Tweede toespraak van Bildad
Bildad zegt dat Job niet goed nadenkt
1Toen zei Bildad tegen Job:
2‘Hoe lang blijf je nog doorgaan met dat gepraat?
Denk eerst goed na, dan praten we verder.
3Waarom vind je ons dom,
waarom denk je dat wij er niets van begrijpen?
4Job, jij bent verschrikkelijk boos.
Maar mensen die lijden, zijn slecht.
Dat is zeker! Dat kun jij niet veranderen!
Met slechte mensen loopt het fout af
5Dit moet je goed weten:
Iemand die slecht is, gaat dood.
Zijn geluk gaat voorbij, het komt niet terug.
6Het wordt donker om hem heen,
het licht van het leven verdwijnt.
7Hij wordt bang, hij loopt onzeker.
Als hij iets wil doen, struikelt hij.
8Overal waar hij gaat, valt hij.
Elke stap brengt hem dichter bij de dood.

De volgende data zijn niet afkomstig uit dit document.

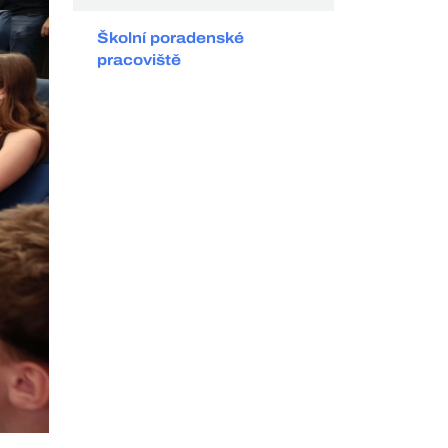
Školní poradenské
pracoviště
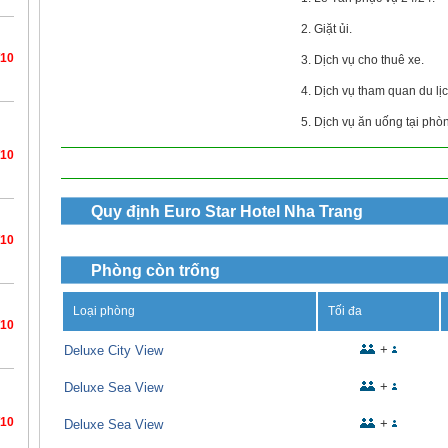
2. Giặt ủi.
/10
3. Dịch vụ cho thuê xe.
4. Dịch vụ tham quan du lịc
5. Dịch vụ ăn uống tại phò
/10
Quy định
Euro Star Hotel Nha Trang
/10
Phòng còn trống
Loại phòng
Tối đa
/10
+
Deluxe City View
+
Deluxe Sea View
/10
+
Deluxe Sea View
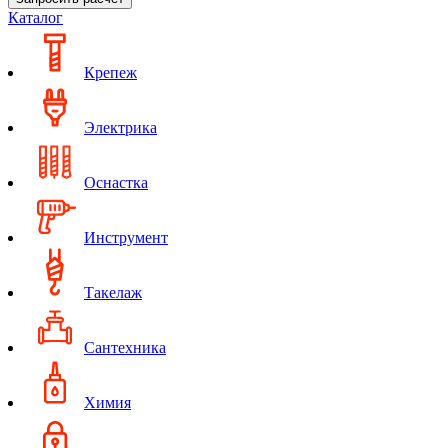
Каталог
Крепеж
Электрика
Оснастка
Инструмент
Такелаж
Сантехника
Химия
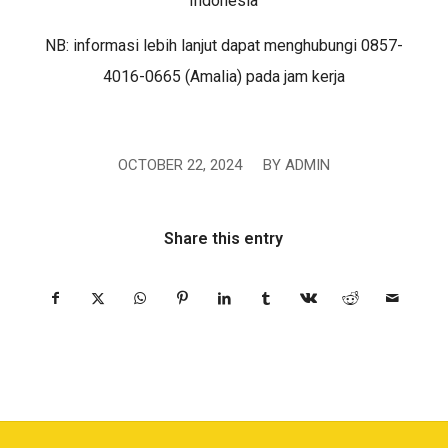
Indonesia
NB: informasi lebih lanjut dapat menghubungi 0857-
4016-0665 (Amalia) pada jam kerja
OCTOBER 22, 2024
/
BY
ADMIN
Share this entry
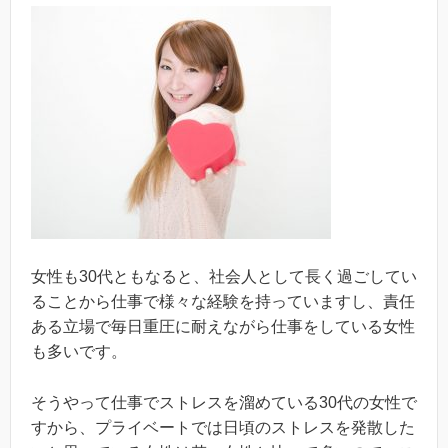
女性も30代ともなると、社会人として長く過ごしてい
ることから仕事で様々な経験を持っていますし、責任
ある立場で毎日重圧に耐えながら仕事をしている女性
も多いです。
そうやって仕事でストレスを溜めている30代の女性で
すから、プライベートでは日頃のストレスを発散した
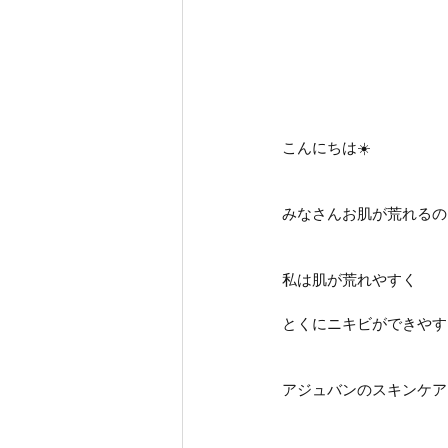
こんにちは☀️
みなさんお肌が荒れるの
私は肌が荒れやすく
とくにニキビができやす
アジュバンのスキンケア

9Hij komt in groot gevaar,
hij kan er niet aan ontsnappen.
10Zijn vijanden jagen hem op,
ze willen hem in de val laten lopen.
11Alles om hem heen maakt hem bang,
angst achtervolgt hem.
12Van alle kanten komen rampen op hem af,
hij verliest al zijn kracht.
13Hij wordt doodziek.
Zijn huid gaat kapot,
zijn vingers en tenen vallen van zijn lichaam af.
14Thuis voelt hij zich veilig,
maar daar mag hij niet blijven.
Hij moet gaan, de verschrikkelijke dood wacht op hem.
15Een ander gaat in zijn huis wonen,
en alles wat van hem was, wordt vernietigd.
16Een slecht mens lijkt op een boom die doodgaat,
en die zijn wortels en zijn takken verliest.
Hij houdt op te bestaan.
17Niemand weet nog wie hij was,
niemand zal zijn naam nog kennen.
18Hij moet het licht van het leven achterlaten,
hij wordt het donker van de dood in gejaagd.
19Kinderen heeft hij niet,
hij laat niemand achter.
20Alle mensen schrikken hevig
als ze zien wat er met hem gebeurt.
21Want zo loopt het af met slechte mensen,
met iedereen die niet bij God wil horen.’